Small-screen sound-off: “Girlboss”
There isn’t anything I love more than a show with a kickass, strong, female lead. Finding one is rare and and so, when I stumbled upon “Girlboss,” released on Netflix the weekend of April 21, I watched the entire season in two days.
The show takes place in the early 2000s, loosely retelling the story of former Nasty Gal CEO, Sophia Amoruso and her rise from a down-and-out woman in her 20s who was desperately avoiding adulthood, to a powerful business owner. Amoruso is one of the show’s producers.
The show begins depicting Sophia, played by Britt Robertson, as a headstrong, occasionally selfish and irresponsible 23-year-old struggling to pay rent. She seems to have no filter and acts as she pleases, which results in her getting fired from her job at a shoe store. She storms out of the shop in a fit of rage, racing into a vintage shop and spontaneously purchasing a colorful leather jacket. While scrolling through pages of unappealing posts on Ebay, Sophia determines she can do it better. After posting a picture of herself wearing the jacket, she realizes she can become her own boss and starts her own Ebay shop, Nasty Gal Vintage.
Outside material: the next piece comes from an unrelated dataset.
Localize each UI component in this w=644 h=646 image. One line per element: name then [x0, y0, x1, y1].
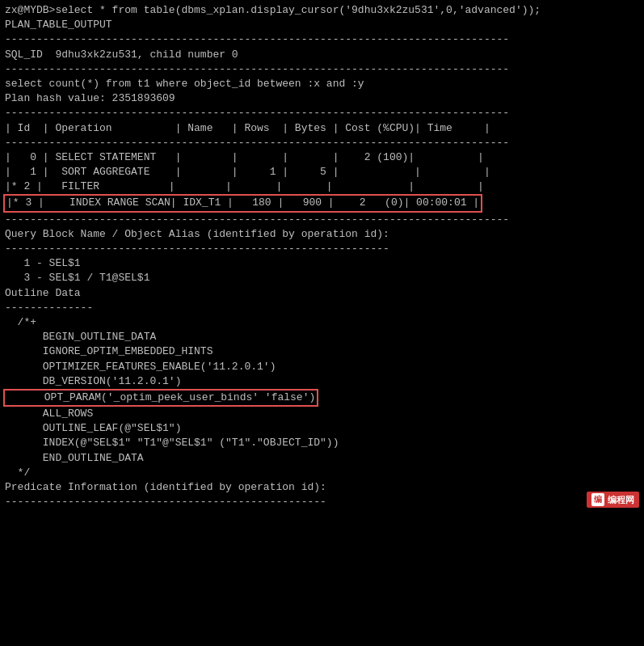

One review of the show describes Sophia’s character as someone only a narcissistic millennial could identify with. I would argue, however, that while Sophia is definitely stubborn and looks out for herself, she is tenacious and resourceful. The traits that Sophia possesses are not often found in a female lead and therefore, I appreciated the character that much more.
Though there is a love interest for Sophia in the show, her relationship clearly takes a backseat to her business venture. Her boyfriend, as she eventually concedes to call him, Shane, sometimes feels neglected by her focus on the business and wary of her impulsive decision-making. Sophia oftens makes snap judgments and decisions without discussing them with others. Once she has made up her mind, there seems to be no way of changing it.
The show also follows Sophia’s relationship with her father. With her mother’s absence, Sophia clearly desires her father’s approval and wants him to be proud of the fact that she started a business from nothing. Knowing her past history with unemployment and impulsivity however, her father is wary to give his stamp of approval and by the end of the show, there is no real resolution between them despite Nasty Gal’s success. Though this seems like a part of the story line left unfinished, the situation seems more realistic this way. In the end, Sophia is able to make Nasty Gal a success without her father’s help or approval, which only further confirms her sense of individuality.
Throughout the show, Sophia runs into conflicts with almost all of the other characters, including her best friend who appears in all of the episodes, Annie. Her stubborn attitude and belief that she can do everything on her own often causes her to end up eating bow tie pasta alone in her apartment. Annie consistently supports Sophia, even in the face of her occasionally intense outbursts of anger. The show focuses not only on the rise of Nasty Gal, but Sophia’s journey in learning how to admit when she needs help.
The show runs for 13 episodes and is completely worth watching in my opinion. There is absolutely nothing better than mixing a strong female lead, incredible fashion and the ability to stream it all on Netflix.